3 Hardware Circuit Design
The hardware of the keyless multifunctional TV remote control mainly includes three parts: accelerometer sensor unit, controller unit and infrared transmitter unit.
3.1 Accelerometer sensor unit
The principle block diagram of the accelerometer sensor unit is shown in Figure 2. The three-axis accelerometer ADXL330 is selected. This device can simultaneously measure gravity acceleration in three different directions. The system only uses two output signals, namely the X-axis and Y-axis directions.

3.2 Controller unit
Figure 3 is a block diagram of the controller unit. The controller's P30/AN00 and P31/AN01 pins receive the amplified sensor acquisition signal. The P60~P67 and P00~P07 pins are connected to the transmitter to send the transmission code. The MOD pin is connected to an external jumper to select the corresponding voltage in the working mode or download and burn mode. The RST reset pin is connected to an external button for system reset.
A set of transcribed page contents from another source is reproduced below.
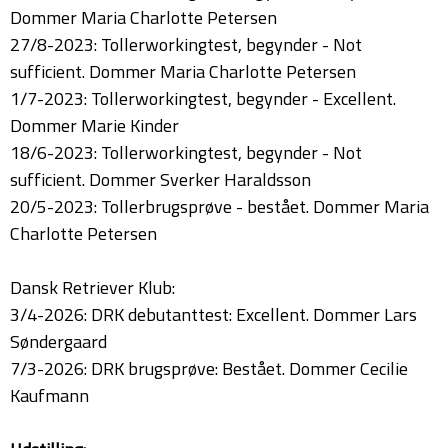
Dommer Maria Charlotte Petersen
27/8-2023: Tollerworkingtest, begynder - Not
sufficient. Dommer Maria Charlotte Petersen
1/7-2023: Tollerworkingtest, begynder - Excellent.
Dommer Marie Kinder
18/6-2023: Tollerworkingtest, begynder - Not
sufficient. Dommer Sverker Haraldsson
20/5-2023: Tollerbrugsprøve - bestået. Dommer Maria
Charlotte Petersen
Dansk Retriever Klub:
3/4-2026: DRK debutanttest: Excellent. Dommer Lars
Søndergaard
7/3-2026: DRK brugsprøve: Bestået. Dommer Cecilie
Kaufmann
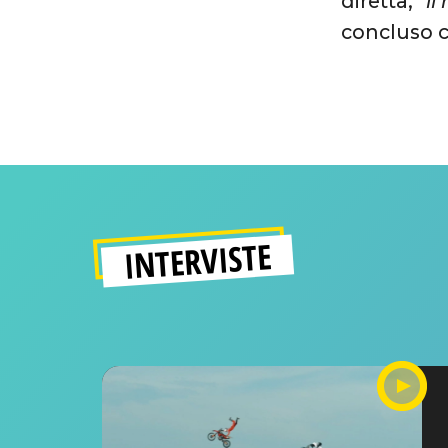
diretta,
“i
concluso co
INTERVISTE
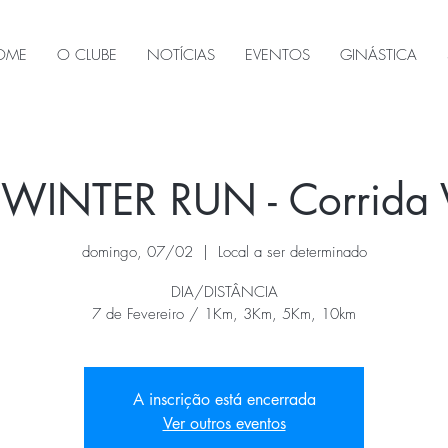
OME
O CLUBE
NOTÍCIAS
EVENTOS
GINÁSTICA
INTER RUN - Corrida V
domingo, 07/02
  |  
Local a ser determinado
DIA/DISTÂNCIA
7 de Fevereiro / 1Km, 3Km, 5Km, 10km
A inscrição está encerrada
Ver outros eventos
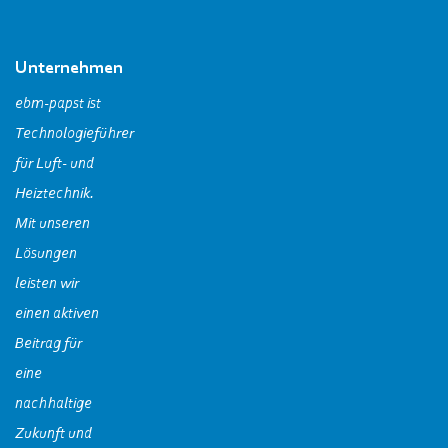
Unternehmen
ebm‑papst ist
Technologieführer
für Luft- und
Heiztechnik.
Mit unseren
Lösungen
leisten wir
einen aktiven
Beitrag für
eine
nachhaltige
Zukunft und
3.3 Infrared transmitter unit
The infrared transmitter unit uses MC50462AP, which is powered by 5 V (AVDD) and transmits the remote control code through the infrared diode port.

4 Software Design
After the microcontroller is powered on and reset, it first determines whether there is an analog signal input to the input port. If not, it repeats the detection and judgment. If yes, it loops the acquisition of the port signal. After acquisition, the acquired signal is converted into A/D in the microcontroller, and the converted digital signal is calibrated. Due to various reasons, the input acceleration signal cannot be in a single direction. Therefore, it is simplified and assumed that the input signal is always in a single direction. If inputs are detected in multiple directions at the same time, each input will be compared, and then a maximum value will be selected as its only input. Finally, by analyzing the input, the processing subroutines of each input are designed and their functions are set.

Since the three-axis accelerometer can output acceleration values ​​in three different directions, different functions can be set for different inputs. Each input corresponds to a function and is reflected through its own subroutine. Figure 4 shows the software design process.

Since the system is powered by batteries, the system is in a dormant state when there is no signal input, and is in a working state only when there is a signal input. After starting or resetting for 5 s, if there is no signal input, it enters a dormant state to reduce power consumption.
Through experiments, it is verified that the average minimum acceleration of the artificial swing remote control is 1 g, that is, the calibration value set by the system is 1 g. If the acceleration is less than 1 g, it is considered an invalid signal. In this system, there is no need to consider the elimination of input jitter in particular, and the jitter can be completely treated as an input signal. The signal transmission completely adopts the transmission principle of the universal TV remote control. The oscillator inside the microprocessor chip and the external oscillation crystal form a high-frequency oscillator to generate a high-frequency oscillation signal. This signal is sent to the timing signal generator to generate a sine signal and a timing pulse signal. The sine signal is sent to the coding modulator as a carrier signal; the timing pulse signal is sent to the command encoder as a modulation signal to be sent, and then modulated in the modulator and sent to the infrared light-emitting diode VD to transmit the pulse modulation signal.

5 Conclusion
This paper introduces the design of a keyless remote control based on micromechanical accelerometer. This product can control the TV by using motion posture. It is simple and convenient to operate and is especially suitable for people with limited mobility. It also has strong expansion functions and can control the posture of toy cars and electric toys and control the production machine tools in the workshop. Due to the small size, low power consumption and low cost of micro-accelerometers, similar devices have a wide market.